JANETTE RENCONTRE L’ART DE TRANSMETTRE

Élodie Lambion

Marchande d’art et acheteuse sur l’émission Affaire Conclue, présente pour la première fois au salon Antiques & Art Fair à Luxexpo The Box, avec naturel et sincérité, Aurore Morisse partage sa passion du métier, sa vision du marché. Un échange en toute transparence reflétant les valeurs, l’éthique, la nouveauté et la transmission qu’elle insuffle dans sa profession.

La conférence que vous présenterez lors du salon luxembourgeois aborde l’art 3.0. Comment le définiriez-vous ?

En fait, l’art 1.0, c’était acheter en boutique sans internet ni télévision. Pour l’art 2.0, tout était numérisé et pour l’art 3.0, tout le monde se dit antiquaire, le mot collectionneur est amené à disparaitre. En utilisant les plateformes à la place de chiner, les profils des clients ont changé : avant, ceux-ci cherchaient des choses exclusives, un patrimoine caché, ils avaient un grain de curiosité alors qu’à présent, ils veulent seulement posséder. L’art 3.0, c’est de la spéculation marketing. Certains clients n’achètent plus pour eux, mais pour montrer aux autres qu’ils ont.

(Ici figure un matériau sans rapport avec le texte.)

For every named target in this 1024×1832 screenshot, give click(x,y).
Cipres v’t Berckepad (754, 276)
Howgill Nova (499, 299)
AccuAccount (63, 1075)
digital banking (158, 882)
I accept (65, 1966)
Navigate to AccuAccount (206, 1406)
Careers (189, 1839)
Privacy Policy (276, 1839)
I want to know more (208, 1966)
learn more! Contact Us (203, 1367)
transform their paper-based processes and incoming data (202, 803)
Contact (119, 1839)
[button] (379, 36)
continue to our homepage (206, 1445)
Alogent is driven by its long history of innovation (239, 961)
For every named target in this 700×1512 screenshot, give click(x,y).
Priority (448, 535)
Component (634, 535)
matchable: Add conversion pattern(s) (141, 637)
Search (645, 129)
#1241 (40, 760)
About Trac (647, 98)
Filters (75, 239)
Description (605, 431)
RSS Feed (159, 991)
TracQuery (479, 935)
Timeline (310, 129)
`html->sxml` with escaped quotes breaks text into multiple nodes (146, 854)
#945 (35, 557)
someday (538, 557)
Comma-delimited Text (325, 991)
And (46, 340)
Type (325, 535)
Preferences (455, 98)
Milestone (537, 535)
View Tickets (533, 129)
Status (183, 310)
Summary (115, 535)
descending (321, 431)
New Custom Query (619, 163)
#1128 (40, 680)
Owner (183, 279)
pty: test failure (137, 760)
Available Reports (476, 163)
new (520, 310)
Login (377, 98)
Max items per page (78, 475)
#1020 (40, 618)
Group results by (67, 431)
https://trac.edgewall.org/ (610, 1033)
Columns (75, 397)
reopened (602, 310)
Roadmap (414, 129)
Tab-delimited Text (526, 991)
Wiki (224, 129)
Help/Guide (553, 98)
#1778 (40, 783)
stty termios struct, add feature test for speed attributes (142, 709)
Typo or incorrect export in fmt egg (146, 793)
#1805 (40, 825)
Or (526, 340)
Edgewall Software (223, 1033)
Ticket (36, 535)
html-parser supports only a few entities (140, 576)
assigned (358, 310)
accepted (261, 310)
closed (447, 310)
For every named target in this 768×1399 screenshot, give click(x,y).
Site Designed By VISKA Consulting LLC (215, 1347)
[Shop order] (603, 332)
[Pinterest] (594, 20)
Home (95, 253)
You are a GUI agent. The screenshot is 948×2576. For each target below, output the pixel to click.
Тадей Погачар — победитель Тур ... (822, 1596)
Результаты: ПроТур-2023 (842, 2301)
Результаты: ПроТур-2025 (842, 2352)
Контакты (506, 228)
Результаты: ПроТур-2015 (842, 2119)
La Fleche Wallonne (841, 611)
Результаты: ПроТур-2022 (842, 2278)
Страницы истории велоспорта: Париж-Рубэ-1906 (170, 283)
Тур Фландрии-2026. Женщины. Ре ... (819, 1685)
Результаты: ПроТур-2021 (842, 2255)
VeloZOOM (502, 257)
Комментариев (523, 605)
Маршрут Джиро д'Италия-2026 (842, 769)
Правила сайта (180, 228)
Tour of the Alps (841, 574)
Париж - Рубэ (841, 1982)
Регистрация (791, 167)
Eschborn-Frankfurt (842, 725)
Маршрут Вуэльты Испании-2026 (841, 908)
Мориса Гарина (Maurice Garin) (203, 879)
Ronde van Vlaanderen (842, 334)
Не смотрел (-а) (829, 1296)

Professeure, conférencière, en quoi la transmission est-elle essentielle pour vous ?

J’aime beaucoup partager, c’est le but de mon métier. Mon papa était lui-même antiquaire, il m’a transmis ses connaissances. Échanger, transmettre pour ne pas perdre, c’est une nécessité. Pour moi, un objet aussi, cela se transmet. Avant, chaque famille possédait des objets qui se léguaient de génération en génération. Chaque objet avait donc une âme, une histoire. Or, actuellement, il n’y a plus de transmission, de partage. Moi, j’ai ce besoin de le faire.

Quelle est l’origine de cet engouement pour les pièces ayant eu plusieurs vies ?

À cause du covid, les gens cloitrés chez eux ont refait leur intérieur. Certains ont investi dans l’art, car c’était plus facile pour eux que d’acheter une maison. Certains clients achètent parce qu’ils aiment l’objet tandis que d’autres viennent en me demandant quelle sera sa plus-value dans quelques années. Je ne suis pas Madame Irma. Il n’y a plus cet engouement lié à ce qu’on aime bien, mais on cherche l’aspect financier. On ne pense plus à léguer des choses à ses petits-enfants. Auparavant les collecteurs, dès que je rentrais un objet et avant même de le mettre en boutique, je les appelais, car ils aimaient l’exclusivité, c’était cela la possession. Aujourd’hui, posséder, c’est montrer à tout le monde qu’on a. Pour moi, il faut ressentir un frisson, comprendre que quelque chose se passe en voyant l’objet.

Quelle spécificité le marché luxembourgeois possède-t-il par rapport au patrimoine mobilier, à l’art ?

Le Luxembourgeois est très discret, il montre moins et en même temps, il possède ce brin de folie qui fait qu’il ne se pose pas de question.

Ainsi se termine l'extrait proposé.